Le congrès pour le dialogue national, initié par l’UGTT a été l’objet de plusieurs réactions à travers les médias. Voici les plus significatives.
Belgacem Ayari (UGTT)
Bien que nous ayons apprécié quelques points de l’initiative de la Troika, l’UGTT aurait aimé que les trois partis au pouvoir dévoilent leur proposition en assistant au dialogue national.
Bien qu’on regrette l’absence d’Ennahdha à ce dialogue national qui avait pour but d’atténuer les tractations et d’adopter un processus consensuel de transition démocratique, on note que ce même dialogue a réussit à pousser la Troïka à fixer une date pour les prochaines élections et à accepter un régime mixte.
Aymen Zouaghi (Al Aridha)
La troïka a voulu avorter ce dialogue national en pressant d’annoncer une initiative pleine de lacunes. Une date qui coïncide avec des examens alors que si jamais l’instance indépendante des élections est instaurée le plus vite possible, des élections législatives pourront se dérouler en avril prochain donc bien avant cette date du 23 juin.
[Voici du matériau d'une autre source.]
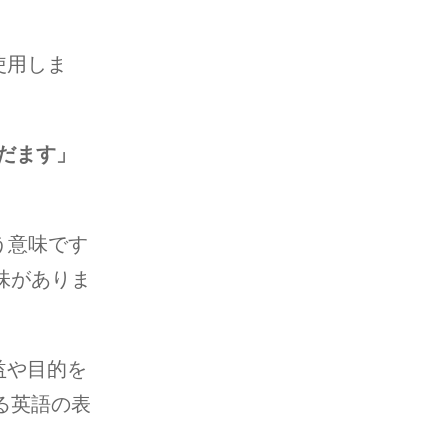
使用しま
だます」
う意味です
味がありま
益や目的を
る英語の表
Le boycott d’Ennahdha ne s’explique que par le fait qu’elle refuse le dialogue et prouve sa tendance à avoir une mainmise sur les rouages de l’état.
Khemais Ksila (Nidaa Tounes)
On n’est nullement surpris par l’absence d’Ennahdha et du CPR bien qu’on est certains que les sages au sein de ces deux partis rejoindront le dialogue national.
Cette initiative représente un message d’espoir dans le but d’instaurer une feuille de route politique et de se mettre d’accord sur les réformes économiques et sociales dont la Tunisie en a besoin en urgence.
Jawhar Mbarek (Doustourna)
En boycottant le dialogue national à cause de la participation de Nidaa Tounes, le mouvement Ennahdha ancre le principe d’exclusion qui s’oppose aux valeurs démocratiques.
Bien qu’on ne s’attend pas à un changement radical après ce dialogue, mais ce qui est bien à noter c’est que la Troika s’est bien rendue compte de la valeur d’une démocratie participative.
Iyad Dahmani (Al Joumhouri)
On espère que les partis politiques qui ont adopté le contenu de l’initiative de l’UGTT réussiront à parvenir à un consensus national que nous défendrons à l’ANC.
La Troïka, obnubilée par la majorité électorale, fait la sourde oreille aux appels à un consensus national qui est plus que nécessaire pour surmonter tous les problèmes que le pays connaît actuellement.
Fadhel Moussa (Al Massar)
Le consensus est devenu une nécessité et une urgence pour sauver le pays. Aucune transition démocratique ne peut réussir sauf si on instaure un processus démocratique basé sur un consensus national.
Le paysage politique actuel est véritablement divisé, un pôle qui croit aux principes de la démocratie et un autre pôle qui a malheureusement choisi de garder une distance des autres composants de la scène politique tout en s’attachant à son propre programme.